For a brief period earlier this week, social media and the world at large seemed to stop squabbling about politics and culture and united in a moment of wonder as the James Webb Space Telescope (JWST) released its first stunning images of the cosmos. These "extreme deep field" images represent the farthest and the oldest that we have been able to see in the universe, surpassing even the amazing images captured by the Hubble Space Telescope that we have become so familiar with. We will soon see these photographs decorating the walls of classrooms and hospitals everywhere.
The scale of the JWST images is breathtaking. Each dot represents a galaxy or nebula from far, far away. Each galaxy or nebula is home to billions of stars in various stages of life and death. The curved light in the image comes from a classic prediction of Einstein's general theory of relativity called gravitational lensing - the bending of light by gravity that makes spacetime curvature act like a lens.
Some of the stars in these distant galaxies and nebulae are being nurtured in stellar nurseries; others are in their end stages and might be turning into neutron stars, supernovae or black holes. And since galaxies have been moving away from us because of the expansion of the universe, the farther out we see, the older the galaxy is. This makes the image a gigantic hodgepodge of older and newer photographs, ranging from objects that go as far back as 100 million years after the Big Bang to very close (on a cosmological timescale) objects like Stephan's Quintet and the Carina Nebula that are only a few tens of thousands of light years away.

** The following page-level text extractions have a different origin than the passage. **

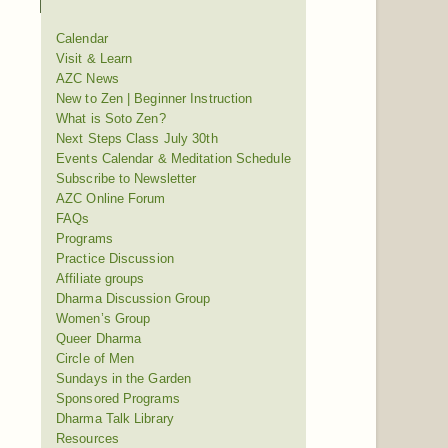
Calendar
Visit & Learn
AZC News
New to Zen | Beginner Instruction
What is Soto Zen?
Next Steps Class July 30th
Events Calendar & Meditation Schedule
Subscribe to Newsletter
AZC Online Forum
FAQs
Programs
Practice Discussion
Affiliate groups
Dharma Discussion Group
Women’s Group
Queer Dharma
Circle of Men
Sundays in the Garden
Sponsored Programs
Dharma Talk Library
Resources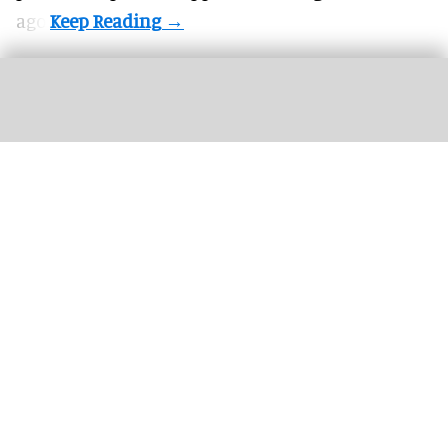
ago.
This year's Halloween Horror Nights at Universal parks will feature an Ozzy
Osbourne-themed haunted house
Universal's Halloween Horror Nights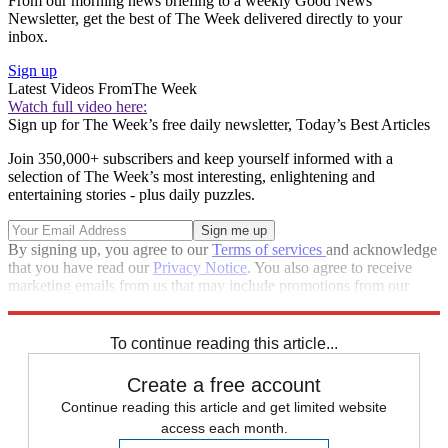
From our morning news briefing to a weekly Good News
Newsletter, get the best of The Week delivered directly to your
inbox.
Sign up
Latest Videos From
The Week
Watch full video here:
Sign up for The Week’s free daily newsletter,
Today’s Best Articles
Join 350,000+ subscribers and keep yourself informed with a
selection of The Week’s most interesting, enlightening and
entertaining stories - plus daily puzzles.
By signing up, you agree to our
Terms of services
and acknowledge
that you have read our
Privacy Notice
. You also agree to receive
marketing emails from us that may include promotions from our
trusted partners and sponsors, which you can unsubscribe from at
any time.
To continue reading this article...
Create a free account
Continue reading this article and get limited website
access each month.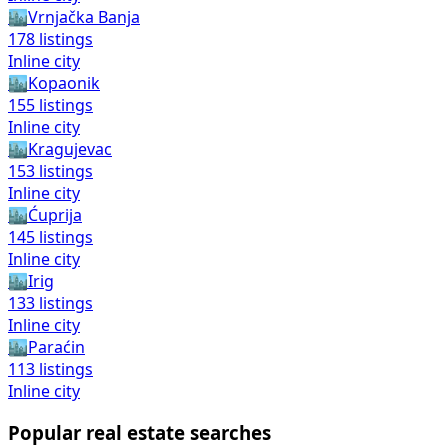
🏙️
Vrnjačka Banja
178
listings
Inline city
🏙️
Kopaonik
155
listings
Inline city
🏙️
Kragujevac
153
listings
Inline city
🏙️
Ćuprija
145
listings
Inline city
🏙️
Irig
133
listings
Inline city
🏙️
Paraćin
113
listings
Inline city
Popular real estate searches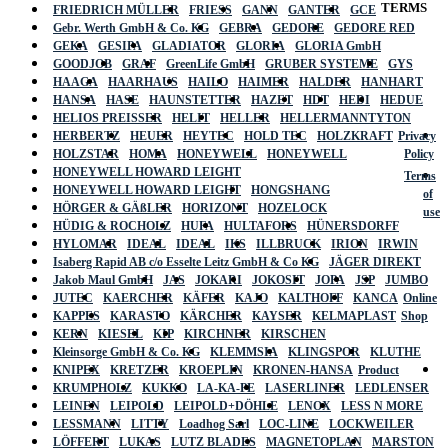
TERMS
FRIEDRICH MÜLLER
FRIESS
GANN
GANTER
GCE
Gebr. Werth GmbH & Co. KG
GEBRA
GEDORE
GEDORE RED
GEKA
GESIPA
GLADIATOR
GLORIA
GLORIA GmbH
GOODJOB
GRAF
GreenLife GmbH
GRUBER SYSTEME
GYS
HAAGA
HAARHAUS
HAILO
HAIMER
HALDER
HANHART
HANSA
HASE
HAUNSTETTER
HAZET
HDT
HEDI
HEDUE
HELIOS PREISSER
HELIT
HELLER
HELLERMANNTYTON
HERBERTZ
HEUER
HEYTEC
HOLD TEC
HOLZKRAFT
Privacy
HOLZSTAR
HOMA
HONEYWELL
HONEYWELL
Policy
HONEYWELL HOWARD LEIGHT
Terms
HONEYWELL HOWARD LEIGHT
HONGSHANG
of
HÖRGER & GÄßLER
HORIZONT
HOZELOCK
use
HÜDIG & ROCHOLZ
HUFA
HULTAFORS
HÜNERSDORFF
HYLOMAR
IDEAL
IDEAL
IKS
ILLBRUCK
IRION
IRWIN
Isaberg Rapid AB c/o Esselte Leitz GmbH & Co KG
JÄGER DIREKT
Jakob Maul GmbH
JAS
JOKARI
JOKOSIT
JOPA
JSP
JUMBO
JUTEC
KAERCHER
KÄFER
KAJO
KALTHOFF
KANCA
Online
KAPPES
KARASTO
KÄRCHER
KAYSER
KELMAPLAST
Shop
KERN
KIESEL
KIP
KIRCHNER
KIRSCHEN
Kleinsorge GmbH & Co. KG
KLEMMSIA
KLINGSPOR
KLUTHE
KNIPEX
KRETZER
KROEPLIN
KRONEN-HANSA
Product
KRUMPHOLZ
KUKKO
LA-KA-PE
LASERLINER
LEDLENSER
LEINEN
LEIPOLD
LEIPOLD+DÖHLE
LENOX
LESS N MORE
LESSMANN
LITTY
Loadhog Sarl
LOC-LINE
LOCKWEILER
LÖFFERT
LUKAS
LUTZ BLADES
MAGNETOPLAN
MARSTON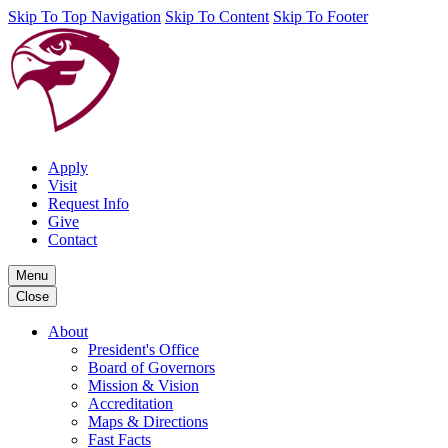
Skip To Top Navigation
Skip To Content
Skip To Footer
Apply
Visit
Request Info
Give
Contact
Menu
Close
About
President's Office
Board of Governors
Mission & Vision
Accreditation
Maps & Directions
Fast Facts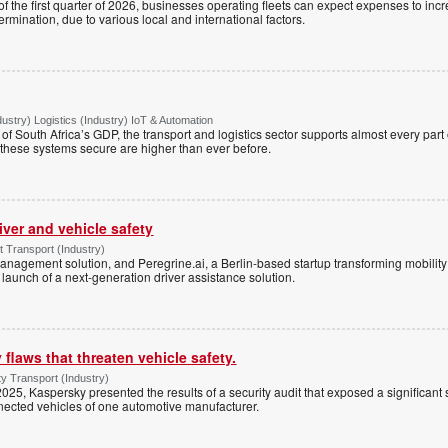
 of the first quarter of 2026, businesses operating fleets can expect expenses to inc
rmination, due to various local and international factors.
dustry) Logistics (Industry) IoT & Automation
f South Africa’s GDP, the transport and logistics sector supports almost every part
g these systems secure are higher than ever before.
river and vehicle safety
Transport (Industry)
management solution, and Peregrine.ai, a Berlin-based startup transforming mobili
launch of a next-generation driver assistance solution.
 flaws that threaten vehicle safety.
y Transport (Industry)
2025, Kaspersky presented the results of a security audit that exposed a significant 
nected vehicles of one automotive manufacturer.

It is a significant and poignant fact that we are seeing objects not as they are but as they were. The Carina Nebula is 8,500 light years away, so we are seeing it as it looked like 8,500 years ago, during the Neolithic Age when humanity had just taken to farming and agriculture. On the oldest timescale, objects that are billions of light years away look the way did during the universe's childhood. The fact that we are seeing old photographs or stars, galaxies and nebulae gives the photo a poignant quality. For a younger audience who has always grown up with Facebook, imagine seeing a hodgepodge of images of people from Facebook over the last fifteen years presented to you: some people are alive and some people no longer so, some people look very different from what they did when their photo was last taken. It would be a poignant feeling. But the JWST image also fills me with joy. Looking at the vast expanse, the universe feels not like a cold, inhospitable place but like a living thing that's pulsating with old and young blood. We are a privileged part of this universe.
There's little doubt that one of the biggest questions stimulated by these images would be whether we can detect any signatures of life on one of the many planets orbiting some of the stars in those galaxies. By now we have discovered thousands of extrasolar planets around the universe, so there's no doubt that there will be many more in the regions the JWST is capturing. The analysis of the telescope data already indicates a steamy atmosphere containing water on a planet about 1,150 light years away. Detecting elements like nitrogen, carbon, sulfur and phosphorus is a good start to hypothesizing about the presence of life, but much more would be needed to clarify whether these elements arise from an inanimate process or a living one. It may seem impossible that a landscape as gargantuan as this one is completely barren of life, but given the improbability of especially intelligent life arising through a series of accidents, we may have to search very wide and long.
I was gratified as my twitter timeline - otherwise mostly a cesspool of arguments and ad hominem attacks punctuated by all-too-rare tweets of insight - was completely flooded with the first images taken by the JWST. The images proved that humanity is still capable of coming together and focusing on a singular achievement of science and technology, how so ever briefly. Most of all, they prove both that science is indeed bigger than all of us and that we can comprehend it if we put our minds and hands together. It's up to us to decide whether we distract ourselves and blow ourselves up with our petty disputes or explore the universe as revealed by JWST and other feats of human ingenuity in all its glory.